The Financial Conduct Authority is facing a workforce revolt, with staff resorting to unionisation amid anger over proposed pay cuts and chief executive Nikhil Rathi’s transformation plans.
Unite, the union for finance sector staff, has launched a staff petition to secure the right to be formally recognised to represent workers across the organisation – the first time this has happened in the watchdog’s history.
Unite says the petition follows months of growing disenchantment among the workforce with the FCA’s new leadership team, which has launched a consultation on changes to pay and grading as part of CEO Nikhil Rathi’s transformation plans.
Rathi’s attempt to communicate the benefits of the programme have reputedly failed to attract the support of staff, where formal communication events have attracted waves of criticism.

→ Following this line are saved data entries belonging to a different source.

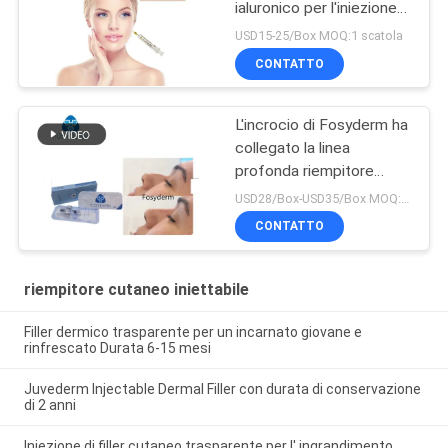
ialuronico per l'iniezione
antinvecchiamento
USD15-25/Box MOQ:1 scatola
CONTATTO
L'incrocio di Fosyderm ha
collegato la linea
profonda riempitore
cutaneo del riempitore
USD28/Box-USD35/Box MOQ:1 SCATOLA
2ml per Nose Up
CONTATTO
riempitore cutaneo iniettabile
Filler dermico trasparente per un incarnato giovane e
rinfrescato Durata 6-15 mesi
Juvederm Injectable Dermal Filler con durata di conservazione
di 2 anni
Iniezione di filler cutaneo trasparente per l' ingrandimento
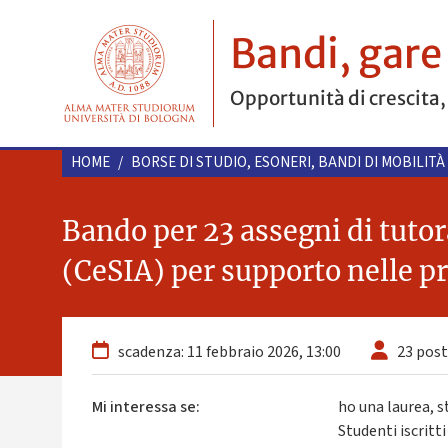
Bandi, gare
Opportunità di crescita,
HOME
/
BORSE DI STUDIO, ESONERI, BANDI DI MOBILITÀ
Bando per 23 assegni di tutor
(CeSIA) per supporto nelle pr
scadenza: 11 febbraio 2026, 13:00
23 post
Mi interessa se:
ho una laurea, s
Studenti iscritt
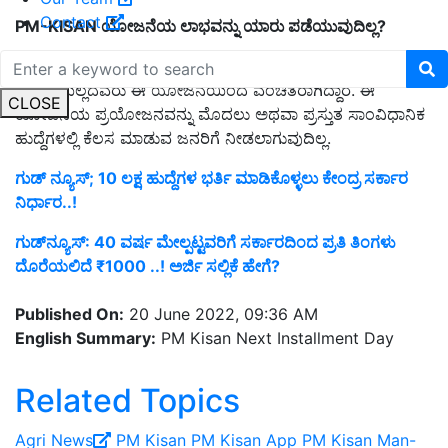
Contact
PM-KISAN
ಯೋಜನೆಯ
ಲಾಭವನ್ನು
ಯಾರು
ಪಡೆಯುವುದಿಲ್ಲ?
ಆರ್ಥಿಕವಾಗಿ ಸಬಲರಾಗಿರುವವರು ಮತ್ತು ಯಾವುದೇ ರೀತಿಯ
ಕೊರತೆಯಿಲ್ಲದವರು ಈ ಯೋಜನೆಯಿಂದ ವಂಚಿತರಾಗಿದ್ದಾರೆ. ಈ
CLOSE
ಯೋಜನೆಯ ಪ್ರಯೋಜನವನ್ನು ಮೊದಲು ಅಥವಾ ಪ್ರಸ್ತುತ ಸಾಂವಿಧಾನಿಕ
ಹುದ್ದೆಗಳಲ್ಲಿ ಕೆಲಸ ಮಾಡುವ ಜನರಿಗೆ ನೀಡಲಾಗುವುದಿಲ್ಲ.
ಗುಡ್ ನ್ಯೂಸ್; 10 ಲಕ್ಷ ಹುದ್ದೆಗಳ ಭರ್ತಿ ಮಾಡಿಕೊಳ್ಳಲು ಕೇಂದ್ರ ಸರ್ಕಾರ
ನಿರ್ಧಾರ..!
ಗುಡ್‌ನ್ಯೂಸ್‌: 40 ವರ್ಷ ಮೇಲ್ಪಟ್ಟವರಿಗೆ ಸರ್ಕಾರದಿಂದ ಪ್ರತಿ ತಿಂಗಳು
ದೊರೆಯಲಿದೆ ₹1000 ..! ಅರ್ಜಿ ಸಲ್ಲಿಕೆ ಹೇಗೆ?
Published On:
20 June 2022, 09:36 AM
English Summary:
PM Kisan Next Installment Day
Related Topics
Agri News
PM Kisan
PM Kisan App
PM Kisan Man-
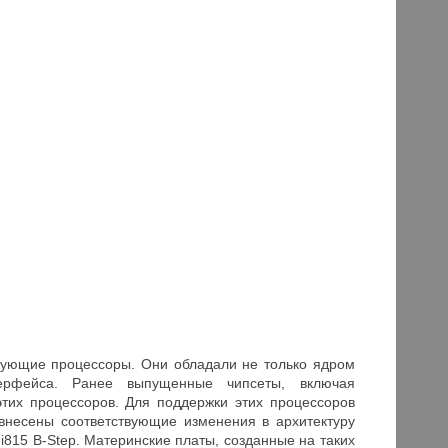
твующие процессоры. Они обладали не только ядром
терфейса. Ранее выпущенные чипсеты, включая
этих процессоров. Для поддержки этих процессоров
 внесены соответствующие изменения в архитектуру
815 B-Step. Материнские платы, созданные на таких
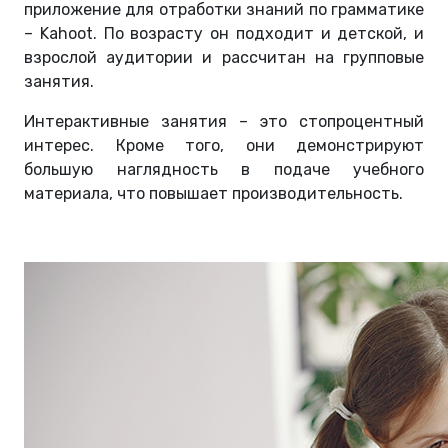
приложение для отработки знаний по грамматике
– Kahoot. По возрасту он подходит и детской, и
взрослой аудитории и рассчитан на групповые
занятия.
Интерактивные занятия – это стопроцентный
интерес. Кроме того, они демонстрируют
большую наглядность в подаче учебного
материала, что повышает производительность.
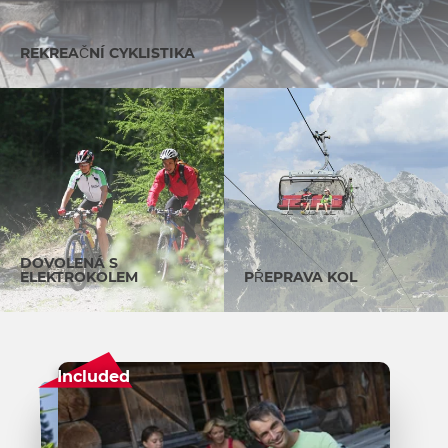
REKREAČNÍ CYKLISTIKA
DOVOLENÁ S
ELEKTROKOLEM
PŘEPRAVA KOL
Included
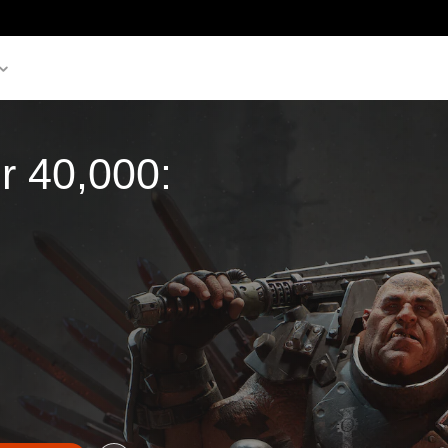
 40,000:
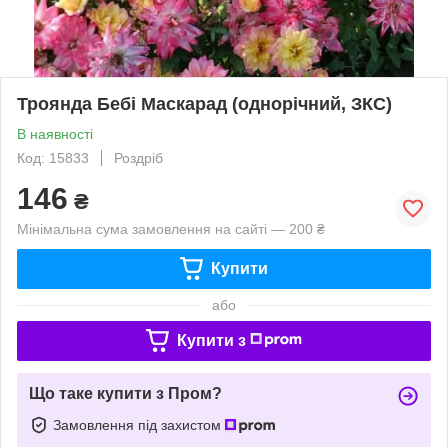
Троянда Бебі Маскарад (однорічний, ЗКС)
В наявності
Код: 15833
Роздріб
146
₴
Мінімальна сума замовлення на сайті — 200 ₴
Купити
або
Купити з
Що таке купити з Пром?
Замовлення під захистом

Staff say the proposals will result in three out of four of them facing having their pay reduced by 10%. However, the changes are unlikely to affect the FCA’s leadership team. Rathi, who joined as CEO from the London Stock Exchange less than a year ago and is currently paid more than £455,000, has proposed allowing the highest paid FCA staff to be paid more to avoid caps on the tax breaks for the largest pension pot holders.
Staff at the FCA are telling Unite representatives that resignations are rising by the day, with recruitment failing to keep pace with the rate at which people are leaving. At the same time, Unite says FCA staff membership at the labour union has quadrupled.
Dominic Hook, Unite national officer says: “Staff at the FCA are demoralised by the consultation launched by the CEO in September and feel it is a poor way to reward FCA staff who worked tirelessly throughout the pandemic to deliver credit card and mortgage payment holidays that were a lifeline to people up and down the country.”
Trade unions are recognised at both the Bank of England and the Pensions Regulator.